You can’t say there isn’t choice – there are now 53 bachelor or higher degrees and 30 bridging courses approved by the Financial Adviser Standards and Ethics Authority (FASEA).
For undergraduate bachelor’s degrees there are 26 available around the country, as well as 16 graduate diplomas and 11 master’s degrees.
Including an additional 66 historical degrees, there have now been 150 courses approved by FASEA.
New entrants into the industry must hold a tertiary qualification, have passed the FASEA exam, complete a professional year, and comply with continuing professional development (CPD) requirements from the start of this year.
On 30 August, it was announced by Senator Jane Hume, Assistant Minister for Superannuation, Financial Services and Financial Services technology, the deadlines had been extended following joint lobbying by the Financial Planning Association (FPA) and the Association of Financial Advisers (AFA). This was a significant move as advisers had previously been under stress to meet the previous deadlines in time.
For existing advisers, their deadline to have passed the exam was extended by one year to 1 January, 2022 and the deadline to have received tertiary qualification was extended by two years to 1 January, 2026.
FPA chief executive, Dante De Gori, said: “We are pleased that Minister Hume has listened to the feedback from our members and been willing to work with the FPA and AFA jointly to deliver a better outcome for all financial planners and their clients”.
The next exams are on 19-23 September with registration having closed before the end of August, but registrations were still open until 8 November, 2019 for the 5-9 December, 2019 exam.
The results of the inaugural exam held on 20-24 June, 2019, saw a pass rate of 90%, with 579 advisers across the country having sat the exam.
There are numerous preparation courses available, including the Financial Planning Association’s (FPA’s) Return To Learn, Kaplan’s FASEA exam workshop, TAL’s Risk
Academy Masterclass, Cram 4 Exam, as well as FASEA’s own exam preparation guide.
One of the major issue advisers face was the cost of taking up the required study, given that tertiary qualification costs easily run well into five figures.
Checking with prospective institutions what recognised prior learning (RPL) could be accepted would reduce costs, as well as enquiring about any scholarships available.
The most common method of university education fee payment was via the Higher Education Loan Programme (HELP) which is available for students studying in a Commonwealth Supported Place.
If you were ineligible for HECS-HELP, FEE-HELP was available typically for private institutions and postgraduate study at public institutions.
Mark Olynyk, program director in financial planning at Deakin University, said there were options available to soften the financial blow.

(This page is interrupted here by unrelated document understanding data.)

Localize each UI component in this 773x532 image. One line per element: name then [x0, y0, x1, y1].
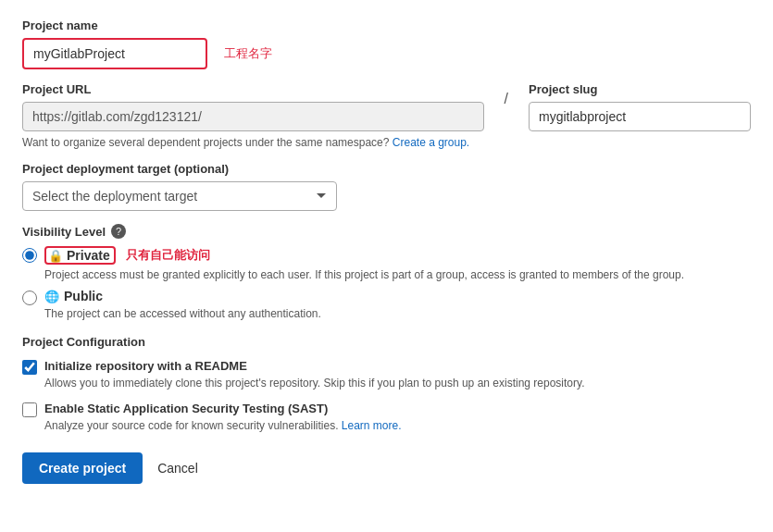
sast-learn-more-link[interactable]: Learn more.	[342, 419, 402, 432]
create-group-link[interactable]: Create a group.	[393, 136, 469, 149]
project-name-annotation: 工程名字	[224, 45, 272, 62]
form-actions: Create project Cancel	[22, 452, 751, 484]
private-option: 🔒 Private 只有自己能访问 Project access must be…	[22, 246, 751, 283]
create-project-button[interactable]: Create project	[22, 452, 143, 484]
init-readme-label[interactable]: Initialize repository with a README	[44, 359, 247, 373]
sast-label[interactable]: Enable Static Application Security Testi…	[44, 402, 328, 415]
public-radio[interactable]	[22, 291, 37, 305]
private-text: Private	[67, 248, 110, 263]
init-readme-desc: Allows you to immediately clone this pro…	[44, 375, 584, 391]
public-option: 🌐 Public The project can be accessed wit…	[22, 289, 751, 322]
public-label-row[interactable]: 🌐 Public	[44, 289, 321, 303]
deployment-label: Project deployment target (optional)	[22, 162, 751, 176]
visibility-help-icon[interactable]: ?	[111, 224, 126, 239]
init-readme-checkbox[interactable]	[22, 360, 37, 375]
project-url-label: Project URL	[22, 82, 484, 96]
public-desc: The project can be accessed without any …	[44, 305, 321, 322]
private-annotation: 只有自己能访问	[126, 247, 210, 264]
visibility-label: Visibility Level	[22, 225, 106, 239]
config-label: Project Configuration	[22, 335, 751, 349]
private-label-row[interactable]: 🔒 Private 只有自己能访问	[44, 246, 684, 265]
sast-option: Enable Static Application Security Testi…	[22, 401, 751, 434]
project-name-label: Project name	[22, 19, 751, 32]
deployment-select[interactable]: Select the deployment target	[22, 181, 337, 211]
public-text: Public	[64, 289, 103, 303]
globe-icon: 🌐	[44, 290, 59, 303]
sast-checkbox[interactable]	[22, 402, 37, 417]
namespace-hint: Want to organize several dependent proje…	[22, 136, 751, 149]
sast-desc: Analyze your source code for known secur…	[44, 417, 402, 434]
lock-icon: 🔒	[48, 249, 63, 263]
init-readme-option: Initialize repository with a README Allo…	[22, 358, 751, 391]
project-url-input[interactable]	[22, 102, 484, 131]
private-desc: Project access must be granted explicitl…	[44, 266, 684, 283]
project-slug-label: Project slug	[529, 82, 751, 96]
slug-separator: /	[499, 82, 514, 116]
project-slug-input[interactable]	[529, 102, 751, 131]
cancel-button[interactable]: Cancel	[154, 452, 202, 484]
private-border: 🔒 Private	[44, 246, 116, 265]
project-name-input[interactable]	[22, 38, 207, 69]
private-radio[interactable]	[22, 248, 37, 263]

“FEE-HELP is like the HECS scheme – the Federal Government covers your tuition fees as a loan, which you pay back through tax once you reach a taxable income threshold,” Olynyk said.
“To check eligibility see the Federal Government’s Study Assist website, if you aren’t able to defer tuition fees using FEE-HELP, you can also opt to pay your fees in instalments.”
Olynyk said in-house financing from your organisation may also be an option worth checking.
“Employers appreciate staff who demonstrate a keenness to learn more and take on challenges, you should approach your supervisor about financial or in-kind support for your postgraduate study,” Olynyk said.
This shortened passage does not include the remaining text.